北大路機関

京都防衛フォーラム:榛名研究室/鞍馬事務室(OCNブログ:2005.07.29~/gooブログ:2014.11.24~)

現状は稼働一隻、ヘリコプター護衛艦の増強は真剣に検討するべき

2010-03-22 23:09:35 | 防衛・安全保障

◆ひえい神戸入港

 本日、練習艦隊神戸入港と歓迎式典が行われたのですけれども、練習艦かしま、は今回の近海練習航海には参加していないようです。

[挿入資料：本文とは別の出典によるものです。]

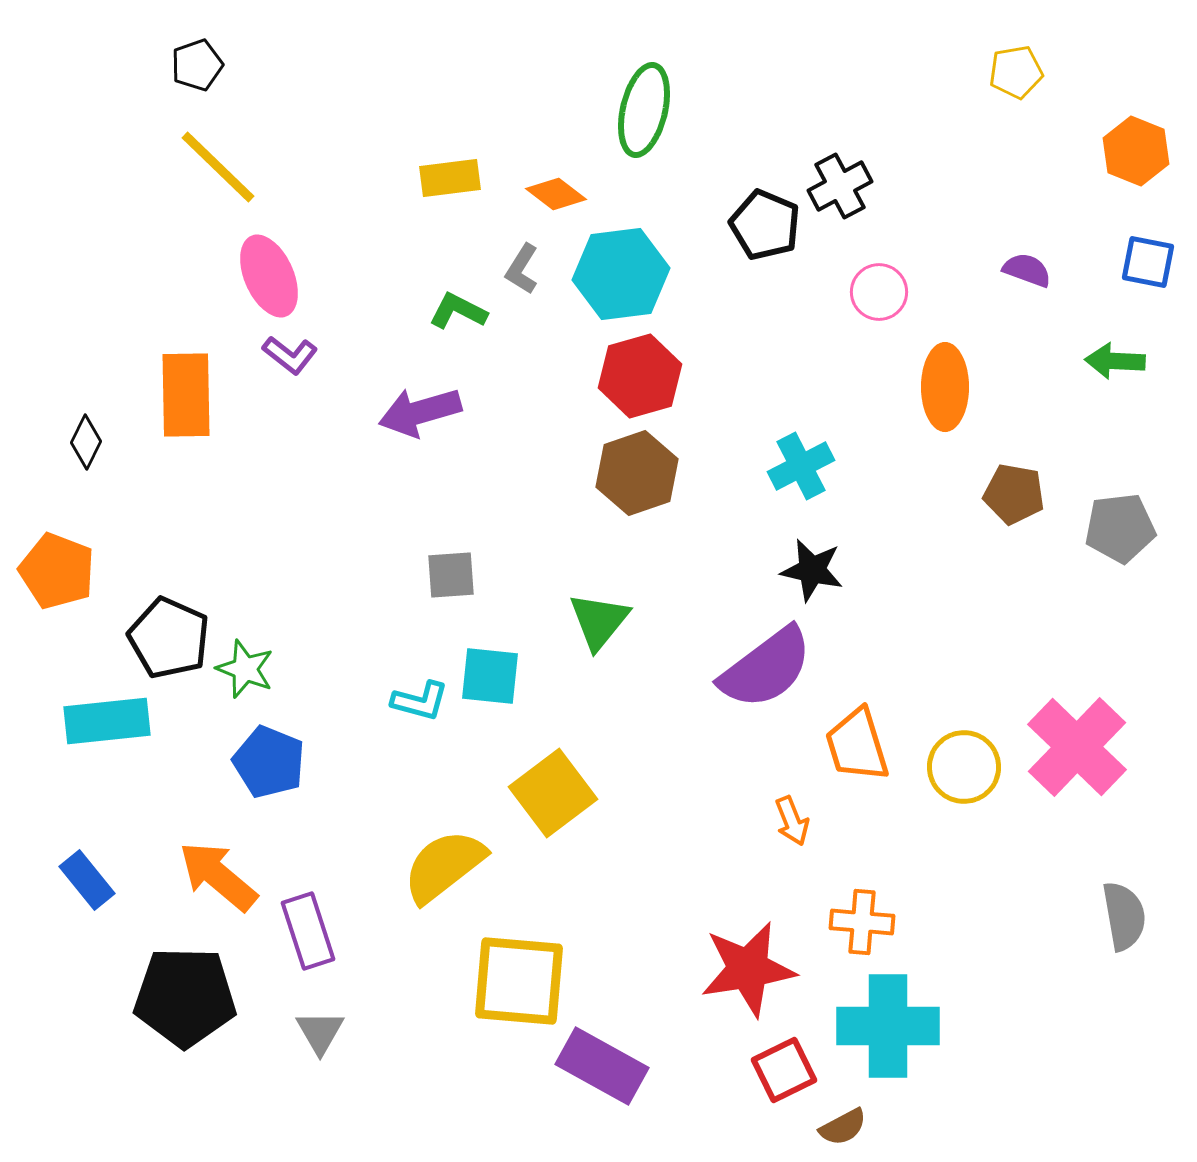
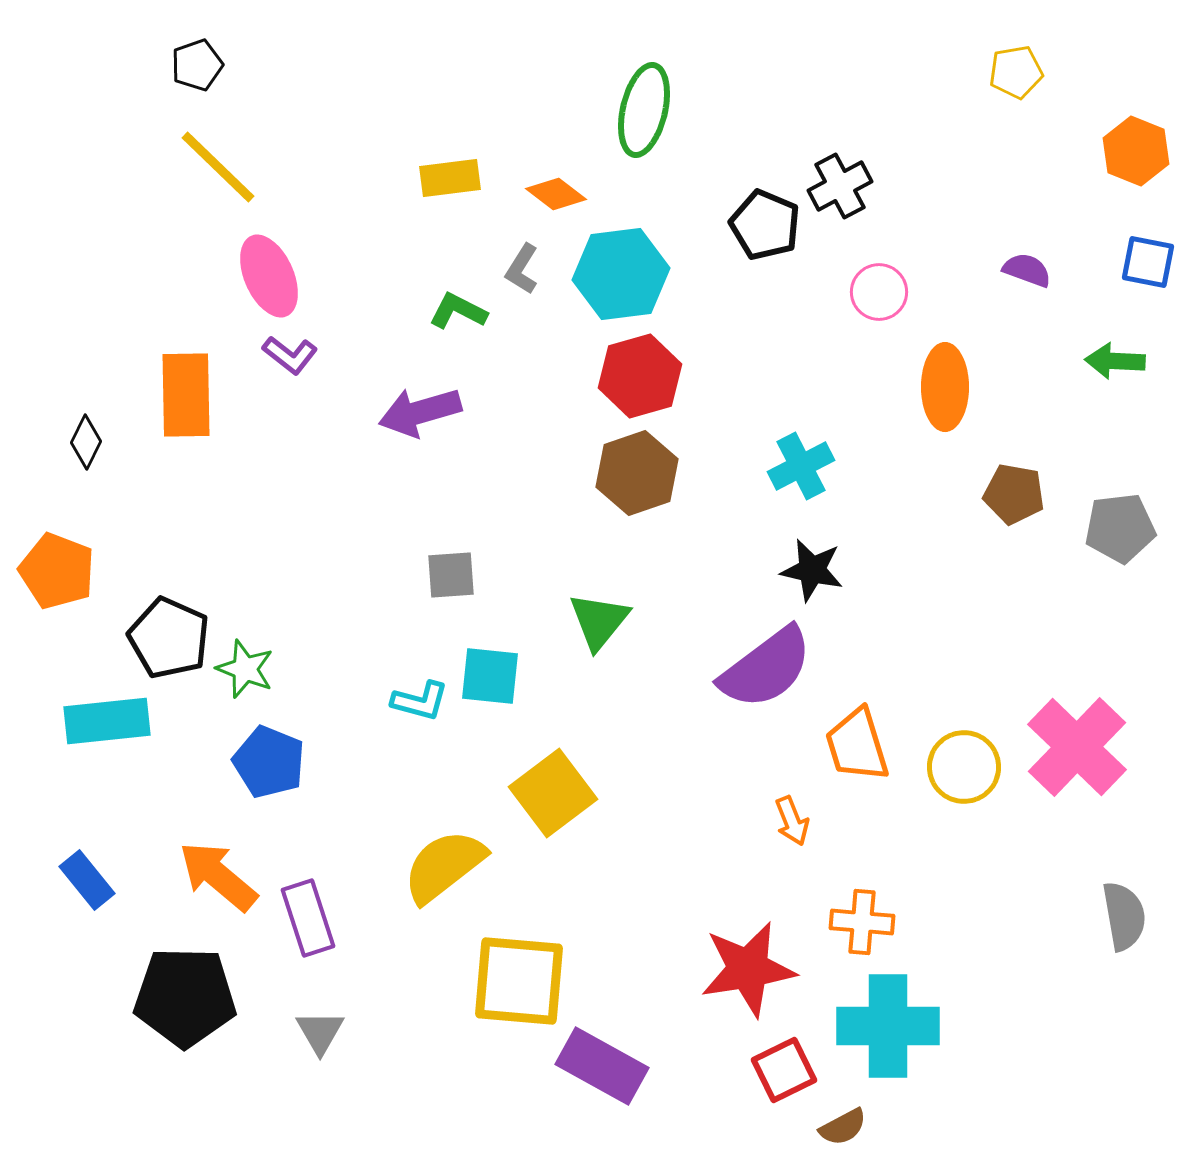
purple rectangle at (308, 931): moved 13 px up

練習艦かしま、何らかのトラブルがあったのか、練習艦隊の徳丸司令官は護衛艦ひえい、にて歓迎式典に参加したようです。ひえい、は、はるな型護衛艦の二番艦で、二門の5インチ砲が背負い式に搭載されていて、強力な水上戦闘艦、という印象を与えてくれます。昨今、水上戦闘艦が平面を多用したステルス性重視の時代にあって、外見からよく視力を発揮できる、こうした護衛艦は貴重です。

しかし、思い起こせば、一つ大きなことを思い出します。現在、稼働状態にあるヘリコプター搭載護衛艦は、ひえい一隻、という実状です。しらね、は舞鶴基地で修理中、火災事故からの最後の復旧整備を行っているのですが、完了までにはもう少し時間を要するようです。そして、くらま、も昨年韓国船が関門海峡で進路を変えて追突してきました影響で艦首が破損、こちらも修理中です。最新鋭の護衛艦ひゅうが、は慣熟訓練が終了しつつある状態、まだ実任務は厳しいでしょう。

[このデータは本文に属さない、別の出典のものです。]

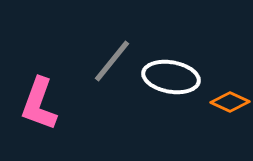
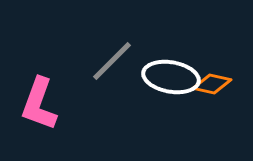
gray line: rotated 6 degrees clockwise
orange diamond: moved 18 px left, 18 px up; rotated 12 degrees counterclockwise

ヘリコプター搭載護衛艦は、対潜任務の中枢艦ですし、近年までは護衛隊群の直轄艦として実質的に旗艦として任務に当たっていました。そして、今日では他の汎用護衛艦も満載排水量ではかなり大型化しているのですけれども、それでもなお、航空機整備能力では進んだ部分が大きく、特に日本から離れた地域では、その重要性が顕著に現れてきます。このヘリコプター搭載護衛艦が、意図しないにしても、作戦稼働状態にあるのが、4隻中1隻、というのは少し意外に感じてしまいます。

近年、海上自衛隊の任務範囲が拡大していて、インド洋海上阻止行動給油支援は終了しましたが、海賊対処任務は継続中、そして海賊対処任務に補給艦を派遣できないか、という検討も行われていますし、今年から輸送艦を用いた、いわゆる友愛ボート運用が開始されるとのことで、やはり任務範囲は広域化の傾向にあるようです。こうしたなかで、航空機整備能力と搭載能力、運用能力が高く、海上自衛隊のパワープロジェクション能力では重要な位置を占めるヘリコプター搭載護衛艦というものは、やはり増勢の方向で検討されてもいいのではないでしょうか。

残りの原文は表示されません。